I tried using strtok(Data1,'_') but that just removes the underscore from the files and I still have other string components that need to be removed. strcmpi would be useful if it didn't have a size requirement.
Your help is greatly appreciated.
9 件のコメント
Adam Danz
2019 年 2 月 8 日
It sounds like a mess but it's not uncommon. Often times data comes from different sources with different formats and the cleaning stage is inevitable.
You'll probably need to use a mix of strategies all arranged in a set of well thought-out conditionals. For example, start by search for embedded key words. If there are no matches, you might be able to search by matching expected values in the data. If there is more than one match, you'll need a second conditional to eliminate the incorrect match.

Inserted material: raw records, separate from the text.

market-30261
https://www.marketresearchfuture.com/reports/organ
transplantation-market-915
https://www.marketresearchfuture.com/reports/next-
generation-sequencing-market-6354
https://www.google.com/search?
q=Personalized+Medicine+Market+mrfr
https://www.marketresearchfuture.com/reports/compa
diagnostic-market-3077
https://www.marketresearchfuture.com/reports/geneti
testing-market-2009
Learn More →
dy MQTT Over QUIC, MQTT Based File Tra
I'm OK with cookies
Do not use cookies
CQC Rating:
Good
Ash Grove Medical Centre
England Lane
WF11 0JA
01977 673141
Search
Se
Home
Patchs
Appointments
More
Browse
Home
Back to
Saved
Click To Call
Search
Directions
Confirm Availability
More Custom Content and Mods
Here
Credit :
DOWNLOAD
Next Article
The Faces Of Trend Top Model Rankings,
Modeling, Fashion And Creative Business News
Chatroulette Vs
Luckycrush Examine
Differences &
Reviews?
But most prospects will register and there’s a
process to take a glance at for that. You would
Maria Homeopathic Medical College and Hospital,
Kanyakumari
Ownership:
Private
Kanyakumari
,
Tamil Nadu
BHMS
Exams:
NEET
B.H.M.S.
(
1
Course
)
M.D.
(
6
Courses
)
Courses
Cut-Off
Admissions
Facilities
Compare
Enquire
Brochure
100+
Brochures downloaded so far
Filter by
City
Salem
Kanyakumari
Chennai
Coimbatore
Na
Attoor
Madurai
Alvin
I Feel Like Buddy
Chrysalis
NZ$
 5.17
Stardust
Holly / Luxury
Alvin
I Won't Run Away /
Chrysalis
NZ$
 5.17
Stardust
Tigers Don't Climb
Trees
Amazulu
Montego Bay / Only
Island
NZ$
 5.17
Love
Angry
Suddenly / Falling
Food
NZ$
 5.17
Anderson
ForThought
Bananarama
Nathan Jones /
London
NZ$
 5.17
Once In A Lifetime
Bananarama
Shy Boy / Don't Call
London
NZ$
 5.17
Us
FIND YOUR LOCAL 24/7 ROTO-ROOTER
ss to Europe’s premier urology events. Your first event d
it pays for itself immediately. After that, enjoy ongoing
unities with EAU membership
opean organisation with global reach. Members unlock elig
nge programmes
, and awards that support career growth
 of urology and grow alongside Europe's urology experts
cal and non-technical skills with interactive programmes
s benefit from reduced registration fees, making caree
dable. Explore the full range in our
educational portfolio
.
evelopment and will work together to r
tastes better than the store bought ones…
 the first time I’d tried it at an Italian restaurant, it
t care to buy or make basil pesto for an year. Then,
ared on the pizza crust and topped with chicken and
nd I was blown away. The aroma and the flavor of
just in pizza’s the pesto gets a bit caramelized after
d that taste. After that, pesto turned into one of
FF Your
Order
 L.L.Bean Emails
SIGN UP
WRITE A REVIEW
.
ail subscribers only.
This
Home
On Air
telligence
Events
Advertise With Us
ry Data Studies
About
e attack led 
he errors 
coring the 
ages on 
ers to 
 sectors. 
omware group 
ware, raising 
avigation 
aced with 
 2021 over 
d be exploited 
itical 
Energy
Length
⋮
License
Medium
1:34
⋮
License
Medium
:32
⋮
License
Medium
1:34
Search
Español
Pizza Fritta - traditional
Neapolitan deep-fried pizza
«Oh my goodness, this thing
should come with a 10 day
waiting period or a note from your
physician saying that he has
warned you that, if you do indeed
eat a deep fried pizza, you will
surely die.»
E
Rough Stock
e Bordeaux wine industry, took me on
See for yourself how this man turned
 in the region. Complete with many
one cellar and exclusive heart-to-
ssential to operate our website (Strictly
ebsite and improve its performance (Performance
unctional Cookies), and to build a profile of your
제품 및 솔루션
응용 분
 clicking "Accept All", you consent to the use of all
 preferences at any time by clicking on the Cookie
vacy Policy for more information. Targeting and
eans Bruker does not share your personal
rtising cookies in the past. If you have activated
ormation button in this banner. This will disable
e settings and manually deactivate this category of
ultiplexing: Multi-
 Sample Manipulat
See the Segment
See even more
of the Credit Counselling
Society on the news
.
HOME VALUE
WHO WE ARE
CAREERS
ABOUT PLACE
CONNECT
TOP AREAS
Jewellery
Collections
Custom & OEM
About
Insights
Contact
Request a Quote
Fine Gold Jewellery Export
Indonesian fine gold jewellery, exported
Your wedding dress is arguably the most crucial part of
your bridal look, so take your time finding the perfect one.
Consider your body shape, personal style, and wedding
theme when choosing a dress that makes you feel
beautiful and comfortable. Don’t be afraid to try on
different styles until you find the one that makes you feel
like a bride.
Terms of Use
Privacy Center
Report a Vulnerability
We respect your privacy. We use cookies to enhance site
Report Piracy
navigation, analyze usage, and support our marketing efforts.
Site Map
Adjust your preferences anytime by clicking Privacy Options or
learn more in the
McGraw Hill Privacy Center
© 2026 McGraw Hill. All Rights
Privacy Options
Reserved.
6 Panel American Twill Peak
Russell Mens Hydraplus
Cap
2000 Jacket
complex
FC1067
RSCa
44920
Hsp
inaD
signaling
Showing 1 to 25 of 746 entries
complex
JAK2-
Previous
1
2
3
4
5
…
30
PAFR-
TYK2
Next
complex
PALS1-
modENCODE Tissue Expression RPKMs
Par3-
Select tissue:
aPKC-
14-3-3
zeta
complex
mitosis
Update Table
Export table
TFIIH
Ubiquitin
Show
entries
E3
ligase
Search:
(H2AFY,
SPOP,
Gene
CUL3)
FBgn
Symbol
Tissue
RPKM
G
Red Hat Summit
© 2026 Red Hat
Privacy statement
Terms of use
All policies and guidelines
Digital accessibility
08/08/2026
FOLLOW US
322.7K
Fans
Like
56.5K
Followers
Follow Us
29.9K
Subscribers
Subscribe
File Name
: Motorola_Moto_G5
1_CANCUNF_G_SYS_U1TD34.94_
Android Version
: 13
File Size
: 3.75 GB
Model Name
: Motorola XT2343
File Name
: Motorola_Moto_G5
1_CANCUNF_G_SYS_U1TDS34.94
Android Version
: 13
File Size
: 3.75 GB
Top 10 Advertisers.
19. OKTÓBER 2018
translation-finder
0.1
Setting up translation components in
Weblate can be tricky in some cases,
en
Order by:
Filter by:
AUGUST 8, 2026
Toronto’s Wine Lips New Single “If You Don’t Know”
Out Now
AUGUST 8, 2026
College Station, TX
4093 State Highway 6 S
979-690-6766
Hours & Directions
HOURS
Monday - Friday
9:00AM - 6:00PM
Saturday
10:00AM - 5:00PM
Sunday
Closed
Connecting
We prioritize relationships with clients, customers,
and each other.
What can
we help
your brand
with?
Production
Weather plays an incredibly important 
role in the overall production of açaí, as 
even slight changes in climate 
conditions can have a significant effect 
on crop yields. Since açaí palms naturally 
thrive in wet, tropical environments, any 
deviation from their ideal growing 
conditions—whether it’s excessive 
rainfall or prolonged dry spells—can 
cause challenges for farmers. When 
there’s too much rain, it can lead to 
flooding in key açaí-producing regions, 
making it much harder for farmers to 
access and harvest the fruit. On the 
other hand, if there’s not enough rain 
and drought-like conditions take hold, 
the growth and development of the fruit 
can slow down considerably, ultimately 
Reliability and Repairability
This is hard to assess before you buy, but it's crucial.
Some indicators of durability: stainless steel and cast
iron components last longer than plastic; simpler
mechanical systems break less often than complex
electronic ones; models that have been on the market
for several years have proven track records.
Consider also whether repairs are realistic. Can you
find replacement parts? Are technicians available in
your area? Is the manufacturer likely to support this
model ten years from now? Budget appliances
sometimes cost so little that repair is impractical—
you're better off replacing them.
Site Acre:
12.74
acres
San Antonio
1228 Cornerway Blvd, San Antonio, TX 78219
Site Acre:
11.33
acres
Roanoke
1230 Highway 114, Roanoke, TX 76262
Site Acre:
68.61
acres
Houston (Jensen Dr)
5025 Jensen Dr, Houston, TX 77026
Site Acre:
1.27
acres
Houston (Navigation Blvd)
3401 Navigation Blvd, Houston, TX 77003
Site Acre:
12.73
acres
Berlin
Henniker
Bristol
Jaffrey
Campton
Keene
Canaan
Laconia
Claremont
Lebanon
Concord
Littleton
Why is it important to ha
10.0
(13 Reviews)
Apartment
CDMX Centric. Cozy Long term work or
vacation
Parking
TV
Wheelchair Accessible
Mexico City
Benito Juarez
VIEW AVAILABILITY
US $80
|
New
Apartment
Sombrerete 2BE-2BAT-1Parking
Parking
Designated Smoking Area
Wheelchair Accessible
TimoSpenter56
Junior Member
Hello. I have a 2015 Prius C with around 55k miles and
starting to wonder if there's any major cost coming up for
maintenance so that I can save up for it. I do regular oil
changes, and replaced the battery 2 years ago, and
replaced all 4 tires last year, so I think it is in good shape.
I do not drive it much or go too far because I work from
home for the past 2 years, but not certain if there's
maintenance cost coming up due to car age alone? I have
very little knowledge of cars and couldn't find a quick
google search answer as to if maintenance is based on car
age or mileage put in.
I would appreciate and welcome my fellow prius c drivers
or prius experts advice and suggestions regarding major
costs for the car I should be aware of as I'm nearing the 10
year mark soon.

Some data might be integers (categorical data, counts, etc). Some data might have expected values between 0 and 1. Some data might be expected to be sparse, filled with mostly 0s. All of these are testable and you should include lots of sanity checks in this process. Here's an example sanity check
%These data should all be positive, non-zero integers.
if mod(x, 1) ~= 0 | x <=0
error('Sanity Check Failure. Data are not positive integers.')
end
採用された回答
dpb
2019 年 2 月 11 日
Picking up where left off above with two string arrays of quoted string column labels from the two shown-to-be-different files...
>> [lia,lib]=ismember(s3,s1); % see who does match (shorter file first this time)
>> whos li*
Name Size Bytes Class Attributes
lia 31x1 31 logical
lib 31x1 248 double
>> s3(lia) % the list of who does match between the two...
ans =
19×1 string array
"Checked"
"Confidence"
"Identifying Node"
"PSM Ambiguity"
"Annotated Sequence"
"Modifications"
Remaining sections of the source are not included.